What to do >>
In the data, find the word "knit" and copy out every line that has it.

Material for this task >>
►

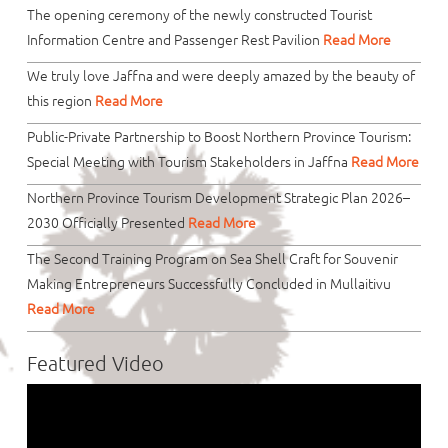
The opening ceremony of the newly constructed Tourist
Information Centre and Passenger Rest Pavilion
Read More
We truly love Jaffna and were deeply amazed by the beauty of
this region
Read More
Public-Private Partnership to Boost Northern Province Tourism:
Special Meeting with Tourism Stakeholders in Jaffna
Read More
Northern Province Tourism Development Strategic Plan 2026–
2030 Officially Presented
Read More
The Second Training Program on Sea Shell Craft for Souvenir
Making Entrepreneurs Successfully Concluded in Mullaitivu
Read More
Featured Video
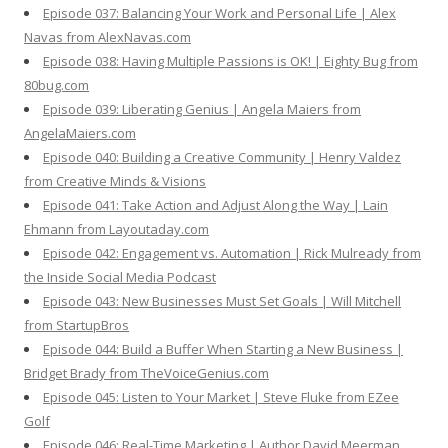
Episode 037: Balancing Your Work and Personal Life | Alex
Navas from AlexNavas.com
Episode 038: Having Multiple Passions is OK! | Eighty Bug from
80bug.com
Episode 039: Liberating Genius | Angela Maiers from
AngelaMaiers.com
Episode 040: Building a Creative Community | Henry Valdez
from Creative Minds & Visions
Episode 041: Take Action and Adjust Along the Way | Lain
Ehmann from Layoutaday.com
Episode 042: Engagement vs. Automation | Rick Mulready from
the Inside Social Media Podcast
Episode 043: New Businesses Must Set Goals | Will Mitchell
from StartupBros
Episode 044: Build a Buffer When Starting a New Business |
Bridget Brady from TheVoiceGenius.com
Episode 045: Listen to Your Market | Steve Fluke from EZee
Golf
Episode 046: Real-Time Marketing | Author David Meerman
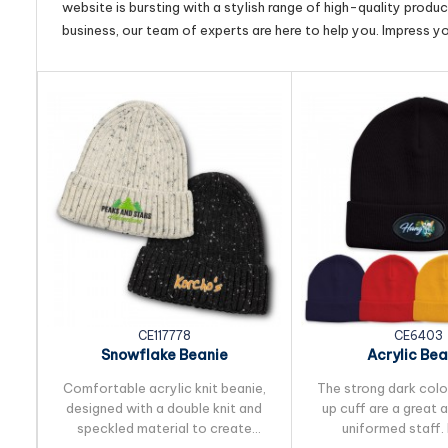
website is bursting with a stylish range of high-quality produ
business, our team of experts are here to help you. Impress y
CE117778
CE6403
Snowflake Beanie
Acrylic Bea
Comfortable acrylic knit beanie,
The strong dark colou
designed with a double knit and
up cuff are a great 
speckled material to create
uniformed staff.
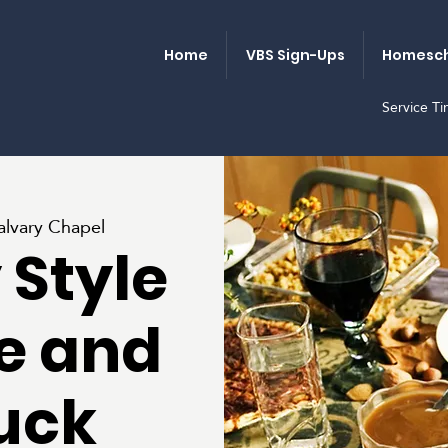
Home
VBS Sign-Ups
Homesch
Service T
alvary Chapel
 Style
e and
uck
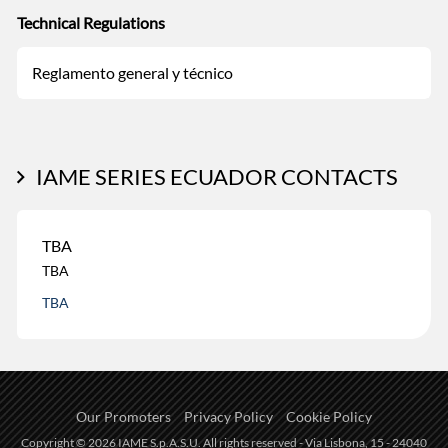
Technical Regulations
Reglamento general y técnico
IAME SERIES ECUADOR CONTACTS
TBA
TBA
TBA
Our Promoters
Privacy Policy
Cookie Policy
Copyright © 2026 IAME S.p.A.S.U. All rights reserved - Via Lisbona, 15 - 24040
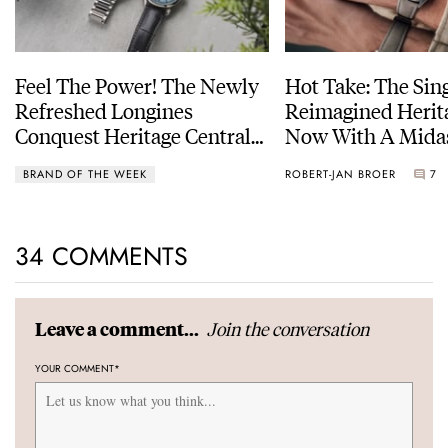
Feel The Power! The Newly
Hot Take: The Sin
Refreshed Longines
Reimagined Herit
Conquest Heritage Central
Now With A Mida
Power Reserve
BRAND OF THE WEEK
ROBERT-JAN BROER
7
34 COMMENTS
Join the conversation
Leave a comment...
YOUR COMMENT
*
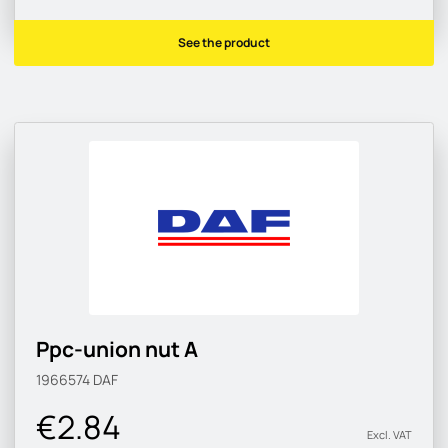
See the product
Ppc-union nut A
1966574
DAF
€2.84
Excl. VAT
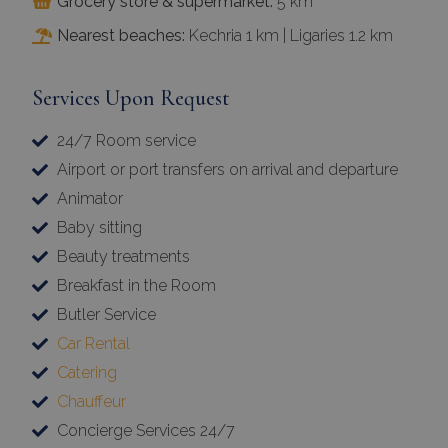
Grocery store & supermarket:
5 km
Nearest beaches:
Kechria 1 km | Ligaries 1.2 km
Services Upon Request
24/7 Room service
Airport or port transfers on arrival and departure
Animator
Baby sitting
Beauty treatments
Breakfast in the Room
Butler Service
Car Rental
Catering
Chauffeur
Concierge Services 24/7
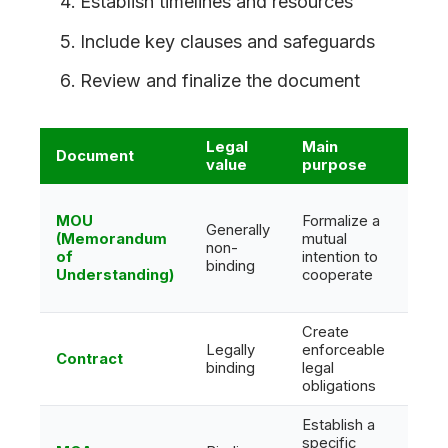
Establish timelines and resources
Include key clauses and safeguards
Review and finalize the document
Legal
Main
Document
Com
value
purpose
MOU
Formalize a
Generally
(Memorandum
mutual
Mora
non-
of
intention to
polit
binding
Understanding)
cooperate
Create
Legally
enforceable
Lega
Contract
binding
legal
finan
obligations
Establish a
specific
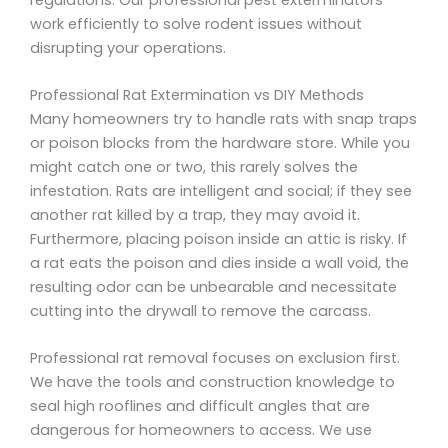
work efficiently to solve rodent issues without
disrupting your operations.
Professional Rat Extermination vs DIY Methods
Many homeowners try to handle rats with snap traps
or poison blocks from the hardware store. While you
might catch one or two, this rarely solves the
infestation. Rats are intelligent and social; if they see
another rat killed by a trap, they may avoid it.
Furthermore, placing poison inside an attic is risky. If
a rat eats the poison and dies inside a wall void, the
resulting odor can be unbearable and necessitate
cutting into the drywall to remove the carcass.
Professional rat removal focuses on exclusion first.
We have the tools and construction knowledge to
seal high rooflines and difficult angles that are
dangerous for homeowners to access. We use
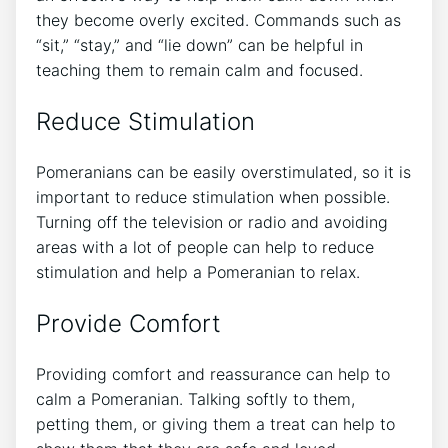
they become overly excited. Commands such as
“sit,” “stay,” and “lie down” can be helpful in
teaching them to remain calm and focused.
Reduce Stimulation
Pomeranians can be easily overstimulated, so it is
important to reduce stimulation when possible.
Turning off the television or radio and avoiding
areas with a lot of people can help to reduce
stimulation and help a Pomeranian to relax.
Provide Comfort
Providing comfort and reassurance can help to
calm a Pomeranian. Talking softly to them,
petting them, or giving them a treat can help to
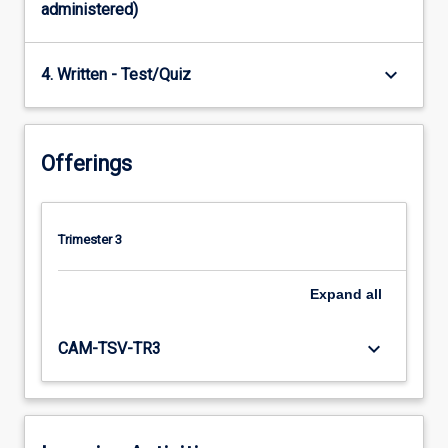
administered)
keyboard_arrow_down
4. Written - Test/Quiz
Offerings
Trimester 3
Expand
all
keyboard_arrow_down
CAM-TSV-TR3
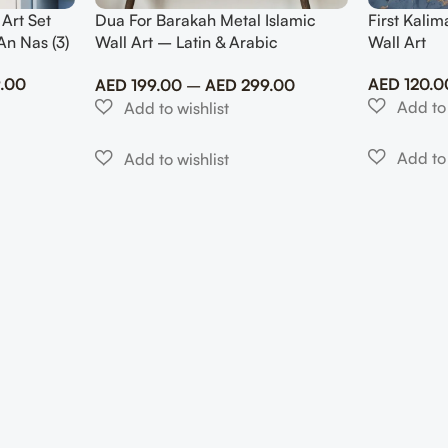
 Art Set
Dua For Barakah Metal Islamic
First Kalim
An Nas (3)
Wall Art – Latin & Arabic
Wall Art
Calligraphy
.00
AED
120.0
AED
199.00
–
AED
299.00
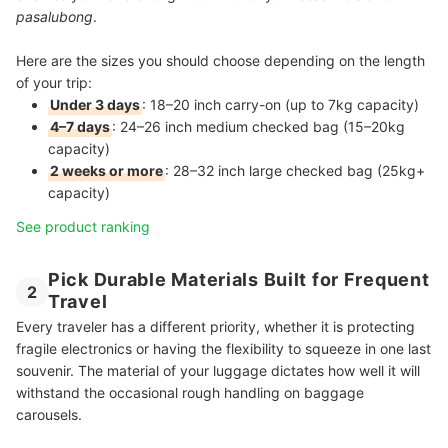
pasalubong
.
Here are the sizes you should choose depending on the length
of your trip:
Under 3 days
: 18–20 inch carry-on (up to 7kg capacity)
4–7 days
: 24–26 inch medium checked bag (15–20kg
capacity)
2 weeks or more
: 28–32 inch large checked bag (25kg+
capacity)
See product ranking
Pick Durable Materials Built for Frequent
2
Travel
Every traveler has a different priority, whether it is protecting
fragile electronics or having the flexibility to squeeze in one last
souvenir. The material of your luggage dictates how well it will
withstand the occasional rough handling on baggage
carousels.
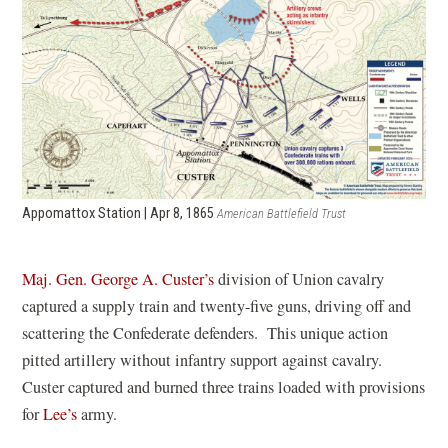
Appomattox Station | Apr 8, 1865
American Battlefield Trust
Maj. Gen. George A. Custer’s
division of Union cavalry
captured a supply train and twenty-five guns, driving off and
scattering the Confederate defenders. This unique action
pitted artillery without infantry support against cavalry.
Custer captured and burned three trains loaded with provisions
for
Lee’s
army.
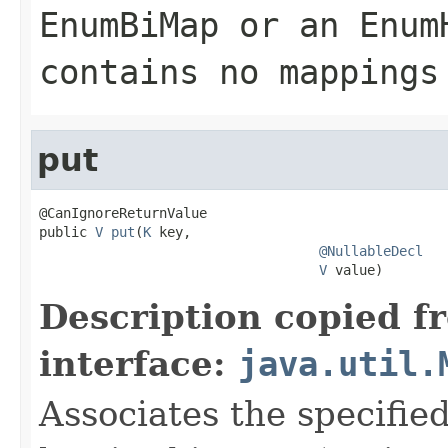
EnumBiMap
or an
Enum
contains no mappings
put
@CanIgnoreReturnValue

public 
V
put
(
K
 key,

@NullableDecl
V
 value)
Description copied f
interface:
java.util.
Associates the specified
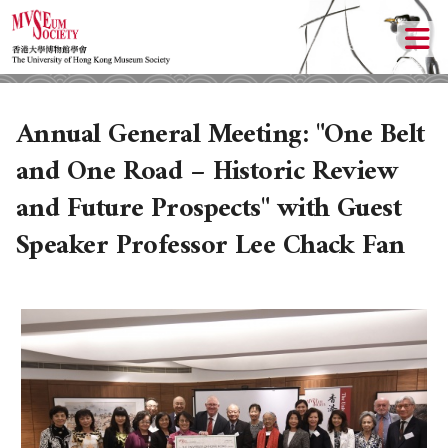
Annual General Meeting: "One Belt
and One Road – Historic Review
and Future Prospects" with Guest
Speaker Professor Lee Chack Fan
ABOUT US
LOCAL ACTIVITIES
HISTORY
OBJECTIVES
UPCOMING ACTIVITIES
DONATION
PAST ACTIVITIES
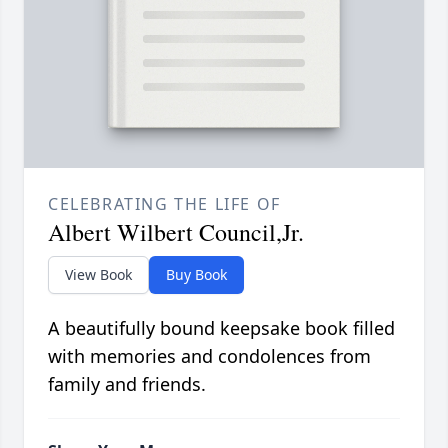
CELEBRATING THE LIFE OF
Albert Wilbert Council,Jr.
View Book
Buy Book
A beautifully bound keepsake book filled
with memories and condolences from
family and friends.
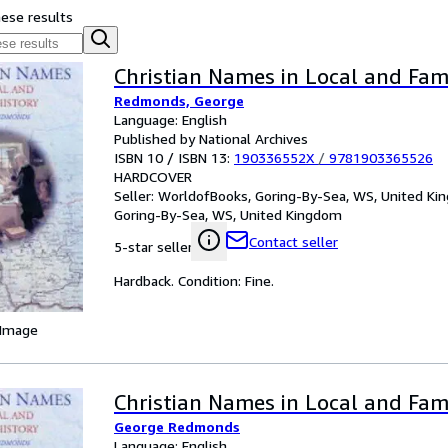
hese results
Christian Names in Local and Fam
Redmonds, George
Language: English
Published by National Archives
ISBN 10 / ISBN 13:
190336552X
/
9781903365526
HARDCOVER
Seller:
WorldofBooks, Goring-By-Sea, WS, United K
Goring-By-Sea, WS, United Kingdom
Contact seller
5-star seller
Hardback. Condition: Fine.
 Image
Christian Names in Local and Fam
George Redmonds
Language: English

◄

Result for this task >>
Comfortable acrylic knit beanie,
designed with a double knit and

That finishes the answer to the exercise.